To drugi album Fruitcakes, chociaż w kilku miejscach w internecie czytałem jego zapowiedzi sugerujące, że to debiut. Dlatego warto podkreślić: to nie debiut, ale drugi album. Dlaczego to ważne? Bo słychać rozwój, który przecież nie zawsze udaje się osiągnąć od razu (a w zasadzie rzadko kiedy). The Fruitcakes brzmią bardzo dobrze, a ich kompozycje wpadają w ucho mimowolnie i nuci się je pod nosem. Zespół hołduje muzyce doby lat 60., a odwołania do The Beatles czy Beach Boys nasuwają się same. Ale słuchając “2” kolejny raz nie mam poczucia, że to powtarzalne granie na tę samą modłę. Owszem, konotacje może i są dosyć bliskie, ale tak samo robi chociażby Tame Impala, którzy garściami czerpią z dorobku muzyki rock’n’rollowej i ukazują ją w nowym, ciekawym świetle. Z The Fruitcakes jest podobnie, teoretycznie trudno pozbyć się wrażenia, że gdzieś już to słyszeliśmy – od zawadiackich gitar, nie raz podbijanych efektami, rozśpiewanych chórków czy hipnotyzujących wokali – ale zespół ma swój charakter. To ostatnie jest tym bardziej znaczące, że śpiewają tu wszyscy, najczęściej w chórkach. Może i czasem brzmi to staroświecko, ale z jakim wdziękiem! Niewątpliwy wpływ miał na to fakt nagrywania płyty analogowo w studiu im.
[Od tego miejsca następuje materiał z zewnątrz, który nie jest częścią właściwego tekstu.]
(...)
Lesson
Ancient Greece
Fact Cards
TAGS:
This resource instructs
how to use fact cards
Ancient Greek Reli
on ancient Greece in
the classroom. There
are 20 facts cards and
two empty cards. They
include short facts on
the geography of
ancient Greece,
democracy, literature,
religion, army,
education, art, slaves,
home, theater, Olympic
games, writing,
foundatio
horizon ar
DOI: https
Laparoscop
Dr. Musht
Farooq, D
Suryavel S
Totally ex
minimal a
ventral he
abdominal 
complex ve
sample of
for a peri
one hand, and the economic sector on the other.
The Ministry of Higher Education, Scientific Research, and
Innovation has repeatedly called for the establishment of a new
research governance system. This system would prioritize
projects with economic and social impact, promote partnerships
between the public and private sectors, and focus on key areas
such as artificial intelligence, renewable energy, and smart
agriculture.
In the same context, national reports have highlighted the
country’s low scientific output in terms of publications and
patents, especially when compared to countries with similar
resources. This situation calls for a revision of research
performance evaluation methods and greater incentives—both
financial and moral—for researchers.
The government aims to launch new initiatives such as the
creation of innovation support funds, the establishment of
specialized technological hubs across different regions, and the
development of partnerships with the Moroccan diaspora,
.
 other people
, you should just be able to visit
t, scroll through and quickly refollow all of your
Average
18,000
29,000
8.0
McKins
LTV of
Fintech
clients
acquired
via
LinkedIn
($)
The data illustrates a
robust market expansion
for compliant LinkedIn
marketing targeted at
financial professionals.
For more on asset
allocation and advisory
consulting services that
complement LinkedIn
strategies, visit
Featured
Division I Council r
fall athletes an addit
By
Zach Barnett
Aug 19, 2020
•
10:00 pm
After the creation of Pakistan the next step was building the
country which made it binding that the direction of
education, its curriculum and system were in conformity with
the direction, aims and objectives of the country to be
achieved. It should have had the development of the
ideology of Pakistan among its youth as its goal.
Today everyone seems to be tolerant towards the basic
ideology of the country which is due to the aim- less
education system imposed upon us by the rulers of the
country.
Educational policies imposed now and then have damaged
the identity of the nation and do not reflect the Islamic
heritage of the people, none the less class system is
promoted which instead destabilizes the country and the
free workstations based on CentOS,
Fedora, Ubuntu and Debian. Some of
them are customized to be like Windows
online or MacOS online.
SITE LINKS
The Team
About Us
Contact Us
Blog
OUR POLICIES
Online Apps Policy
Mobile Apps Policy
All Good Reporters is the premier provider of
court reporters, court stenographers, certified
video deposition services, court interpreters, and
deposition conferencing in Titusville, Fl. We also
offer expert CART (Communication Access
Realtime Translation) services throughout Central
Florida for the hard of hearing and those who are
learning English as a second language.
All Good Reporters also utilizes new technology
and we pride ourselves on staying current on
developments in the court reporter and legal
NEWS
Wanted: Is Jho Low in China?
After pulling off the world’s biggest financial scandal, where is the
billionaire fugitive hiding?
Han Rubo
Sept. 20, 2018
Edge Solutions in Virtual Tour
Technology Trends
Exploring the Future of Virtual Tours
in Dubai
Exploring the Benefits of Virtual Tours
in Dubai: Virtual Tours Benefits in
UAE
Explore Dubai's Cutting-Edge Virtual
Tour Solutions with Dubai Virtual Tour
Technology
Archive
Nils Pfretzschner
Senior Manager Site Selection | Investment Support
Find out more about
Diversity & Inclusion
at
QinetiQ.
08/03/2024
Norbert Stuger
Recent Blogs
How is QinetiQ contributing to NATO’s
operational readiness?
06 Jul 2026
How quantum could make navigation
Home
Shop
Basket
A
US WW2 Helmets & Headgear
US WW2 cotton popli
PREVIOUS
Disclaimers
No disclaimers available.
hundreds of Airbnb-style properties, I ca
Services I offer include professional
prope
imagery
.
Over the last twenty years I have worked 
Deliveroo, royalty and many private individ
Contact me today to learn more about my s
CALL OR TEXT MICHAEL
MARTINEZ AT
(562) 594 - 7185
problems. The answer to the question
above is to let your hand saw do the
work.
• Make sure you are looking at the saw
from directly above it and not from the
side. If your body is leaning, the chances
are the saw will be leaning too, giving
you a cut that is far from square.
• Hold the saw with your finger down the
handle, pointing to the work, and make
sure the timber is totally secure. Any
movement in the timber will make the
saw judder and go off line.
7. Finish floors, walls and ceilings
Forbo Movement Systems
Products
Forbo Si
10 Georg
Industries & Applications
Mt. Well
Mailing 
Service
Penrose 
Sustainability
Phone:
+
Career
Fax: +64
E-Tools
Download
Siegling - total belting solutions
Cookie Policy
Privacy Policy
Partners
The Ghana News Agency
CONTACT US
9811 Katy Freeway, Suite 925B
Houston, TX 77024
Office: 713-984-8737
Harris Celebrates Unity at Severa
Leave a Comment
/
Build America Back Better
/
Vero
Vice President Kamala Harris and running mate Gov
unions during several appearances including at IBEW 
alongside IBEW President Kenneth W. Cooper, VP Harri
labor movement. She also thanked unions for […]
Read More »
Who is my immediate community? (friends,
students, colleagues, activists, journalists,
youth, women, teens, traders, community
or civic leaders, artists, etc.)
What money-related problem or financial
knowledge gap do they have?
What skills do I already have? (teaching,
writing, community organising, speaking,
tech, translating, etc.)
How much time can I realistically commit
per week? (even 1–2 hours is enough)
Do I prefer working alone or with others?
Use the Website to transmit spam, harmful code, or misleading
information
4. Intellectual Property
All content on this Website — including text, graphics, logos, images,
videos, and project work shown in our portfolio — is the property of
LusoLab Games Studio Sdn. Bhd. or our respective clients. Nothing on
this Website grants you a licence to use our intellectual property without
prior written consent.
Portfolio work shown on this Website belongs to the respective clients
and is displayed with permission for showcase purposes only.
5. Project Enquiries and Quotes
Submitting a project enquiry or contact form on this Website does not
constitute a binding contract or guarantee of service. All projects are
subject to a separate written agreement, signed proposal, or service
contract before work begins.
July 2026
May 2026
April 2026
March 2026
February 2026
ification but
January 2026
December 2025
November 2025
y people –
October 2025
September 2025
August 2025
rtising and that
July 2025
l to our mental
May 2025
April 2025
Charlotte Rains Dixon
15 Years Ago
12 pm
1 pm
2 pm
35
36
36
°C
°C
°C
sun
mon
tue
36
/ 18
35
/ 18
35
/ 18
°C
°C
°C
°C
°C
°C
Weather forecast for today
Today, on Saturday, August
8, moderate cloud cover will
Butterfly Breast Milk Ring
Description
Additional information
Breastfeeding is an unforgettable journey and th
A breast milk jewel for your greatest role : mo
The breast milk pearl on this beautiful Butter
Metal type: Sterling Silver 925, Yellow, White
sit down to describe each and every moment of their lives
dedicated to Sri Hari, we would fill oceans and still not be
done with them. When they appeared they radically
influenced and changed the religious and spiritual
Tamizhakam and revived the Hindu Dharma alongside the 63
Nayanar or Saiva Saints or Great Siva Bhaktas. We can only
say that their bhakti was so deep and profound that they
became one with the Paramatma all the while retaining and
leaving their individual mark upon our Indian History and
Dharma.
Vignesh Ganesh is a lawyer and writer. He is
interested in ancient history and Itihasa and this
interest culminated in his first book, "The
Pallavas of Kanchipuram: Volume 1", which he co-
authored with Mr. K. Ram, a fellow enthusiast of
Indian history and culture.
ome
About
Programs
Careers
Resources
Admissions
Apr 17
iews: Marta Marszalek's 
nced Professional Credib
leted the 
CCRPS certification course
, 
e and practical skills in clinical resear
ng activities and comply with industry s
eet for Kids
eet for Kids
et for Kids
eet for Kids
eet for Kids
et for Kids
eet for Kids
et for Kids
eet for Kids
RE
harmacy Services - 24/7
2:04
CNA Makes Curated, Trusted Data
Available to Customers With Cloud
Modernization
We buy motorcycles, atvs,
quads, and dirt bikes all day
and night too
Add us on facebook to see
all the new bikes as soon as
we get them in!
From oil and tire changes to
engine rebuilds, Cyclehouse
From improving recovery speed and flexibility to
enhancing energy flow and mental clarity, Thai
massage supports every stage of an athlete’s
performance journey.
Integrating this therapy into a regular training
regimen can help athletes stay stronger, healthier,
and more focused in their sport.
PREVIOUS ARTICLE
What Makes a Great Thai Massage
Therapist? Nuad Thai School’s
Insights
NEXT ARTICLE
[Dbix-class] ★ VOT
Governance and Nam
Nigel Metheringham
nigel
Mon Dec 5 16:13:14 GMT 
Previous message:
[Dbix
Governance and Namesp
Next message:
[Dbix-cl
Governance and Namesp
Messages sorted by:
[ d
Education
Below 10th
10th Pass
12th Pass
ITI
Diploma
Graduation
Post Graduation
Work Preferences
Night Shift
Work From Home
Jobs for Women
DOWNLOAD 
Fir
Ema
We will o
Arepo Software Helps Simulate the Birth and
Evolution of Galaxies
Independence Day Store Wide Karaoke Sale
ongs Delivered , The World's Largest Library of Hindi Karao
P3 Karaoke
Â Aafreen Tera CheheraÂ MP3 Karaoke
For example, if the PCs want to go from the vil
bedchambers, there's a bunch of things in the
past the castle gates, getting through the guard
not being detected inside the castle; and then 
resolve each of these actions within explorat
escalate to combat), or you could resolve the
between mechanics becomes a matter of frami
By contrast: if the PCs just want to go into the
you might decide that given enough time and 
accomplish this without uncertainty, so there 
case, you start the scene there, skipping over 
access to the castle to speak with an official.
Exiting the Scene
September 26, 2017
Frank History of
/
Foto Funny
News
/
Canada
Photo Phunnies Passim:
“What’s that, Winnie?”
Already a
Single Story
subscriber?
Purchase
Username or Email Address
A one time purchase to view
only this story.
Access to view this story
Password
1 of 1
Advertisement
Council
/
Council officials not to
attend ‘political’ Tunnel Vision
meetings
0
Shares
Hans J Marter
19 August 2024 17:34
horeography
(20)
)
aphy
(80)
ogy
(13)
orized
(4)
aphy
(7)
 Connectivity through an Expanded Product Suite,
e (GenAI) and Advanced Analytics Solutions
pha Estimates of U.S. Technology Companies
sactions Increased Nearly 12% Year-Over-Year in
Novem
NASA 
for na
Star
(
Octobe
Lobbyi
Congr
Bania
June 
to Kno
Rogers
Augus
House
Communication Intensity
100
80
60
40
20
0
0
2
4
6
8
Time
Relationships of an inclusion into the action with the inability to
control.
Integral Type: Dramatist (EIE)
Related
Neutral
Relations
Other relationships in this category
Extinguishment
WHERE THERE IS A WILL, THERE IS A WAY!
Adama Mickiewicza pod okiem Macieja Cieślaka z nieodżałowanej Ścianki. Wokalnie słyszę podobieństwa w fascynacjach z Trupa Trupa – The Fruitcakes jest kolejnym zespołem, który ciekawie wskrzesza tradycję chociaż w odmienny sposób. To muzyka beztroska, wakacyjna, ale ciekawa także jesienią. Przyznaję, że do takiego grania podchodzę z dystansem i tak też było w przypadku debiutu tego kwartetu, ale “2” pokazuje, że to zespół z pomysłem i smykałką do fantastycznych melodii i konwertowania tradycji rock’n’rolla na swój sposób. Są pod wpływem muzyki z tamtych lat, ale nie mają potrzeby imitowania; grając ją po swojemu.

The Fruitcakes, 2, Let’s Hope Aliens Are Vegan Records/[PIAS] Poland and Eastern Europe 2017.